La crise qui se dessine ces derniers temps et les menaces qu’elle draine dans son sillage, ainsi que les évidences de moins en moins contestables d’une accélération des dévastations climatiques permettent-ils d’être plus confiants dans la capacité d’écoute et de relais de cette proposition ?

On peut en douter et ceci plus encore au vu du vent de contestation provoqué en France par l’une des rares initiatives du gouvernement en matière de lutte contre le réchauffement climatique, à savoir l’augmentation de la taxe carbone couplée à la convergence des prix du diesel vers ceux de l’essence. Et pourtant, cette proposition fait tellement sens dans le contexte économique en présence et face à l’urgence climatique, de jour en jour rappelée. Les initiatives des banques centrales ne sont pas encore terminées que déjà l’économie mondiale bat de l’aile. Le trop plein de liquidités a créé les conditions d’une paralysie des politiques monétaires dépourvues de moyens pour faire face à la prochaine crise dont tout suggère qu’elle pourrait être beaucoup plus ravageuse que celle de 2008.

Alors que le président américain a fait le choix de quitter l’accord de Paris, l’Europe a une responsabilité toute particulière pour montrer la voie d’une possible croissance plus vertueuse parce que plus compatibles avec les limites physiques. Le sujet vaut bien celui du projet d’une défense commune sur lequel les Européens semblent être parvenus à se mettre d’accord et l’on peut imaginer que si ces derniers peuvent trouver un compromis sur un sujet aussi complexe que celui du Brexit, ils puissent parvenir à recueillir l’adhésion du plus grand nombre sur celui du climat.

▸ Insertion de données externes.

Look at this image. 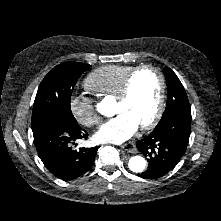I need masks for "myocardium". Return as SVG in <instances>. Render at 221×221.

Les moyens ne manquent pas pour transformer les contraintes environnementales en projet de croissance, susceptible, y compris, de redonner à nos économies les moyens d’un nouveau développement. Les politiques environnementales ne peuvent se cantonner à des problématiques énergétiques qui ne se résumeraient qu’au renchérissement d’une ressource dont nos modes de vie ne peuvent se passer et viendraient, par là même, confisquer plus encore de ressources de croissance et d’équilibre social. Le champ des transitions est bien plus large que ce seul spectre et est largement susceptible de créer les éléments d’une politique globale de refondation des bases d’un développement nouveau, de projets d’investissements et d’emplois, assis sur de multiples transitions simultanées, incluant : urbanisme, habitat, transports, infrastructures, nucléarisation des espaces urbains, transition agricole, sécurisation des populations face aux aléas climatiques, recyclage, traitement des déchets, chimie, pharmacie, médecine, ressources en eau… autant de domaines qui constituaient par le passé le champ d’intervention des politiques publiques dont, en particulier, celui du New deal de Roosevelt dont on sait à quel point il a dévié le sens de l’histoire.